DESCRIPTION OF THE TASK
Collect every line of the records below that contains the word "with".
+++ DATA UNDER STUDY +++
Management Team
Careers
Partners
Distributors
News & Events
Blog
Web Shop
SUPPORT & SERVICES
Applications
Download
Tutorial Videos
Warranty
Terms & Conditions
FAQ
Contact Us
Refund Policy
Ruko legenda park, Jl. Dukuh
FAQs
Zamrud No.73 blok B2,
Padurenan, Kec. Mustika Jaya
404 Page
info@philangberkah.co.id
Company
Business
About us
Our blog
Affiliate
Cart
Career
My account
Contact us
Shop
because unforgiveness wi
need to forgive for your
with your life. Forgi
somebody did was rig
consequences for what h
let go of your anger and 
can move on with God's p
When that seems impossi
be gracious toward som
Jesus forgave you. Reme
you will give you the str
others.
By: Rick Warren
+++
+++ DATA UNDER STUDY +++
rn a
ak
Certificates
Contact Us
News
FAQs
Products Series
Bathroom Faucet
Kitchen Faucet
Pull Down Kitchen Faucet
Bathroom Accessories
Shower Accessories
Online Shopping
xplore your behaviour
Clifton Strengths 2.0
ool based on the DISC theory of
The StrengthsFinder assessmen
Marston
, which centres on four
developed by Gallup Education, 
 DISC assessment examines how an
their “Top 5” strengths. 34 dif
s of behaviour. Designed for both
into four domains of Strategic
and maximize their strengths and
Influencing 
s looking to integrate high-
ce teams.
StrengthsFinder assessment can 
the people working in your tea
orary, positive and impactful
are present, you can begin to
+++
+++ DATA UNDER STUDY +++
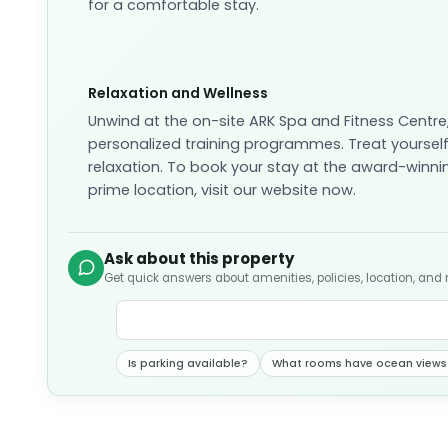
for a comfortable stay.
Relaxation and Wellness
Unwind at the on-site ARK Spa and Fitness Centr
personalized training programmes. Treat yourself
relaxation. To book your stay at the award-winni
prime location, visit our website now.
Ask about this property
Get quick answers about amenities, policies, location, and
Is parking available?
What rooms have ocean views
+++
RESPONSE
with your life. Forgi
can move on with God's p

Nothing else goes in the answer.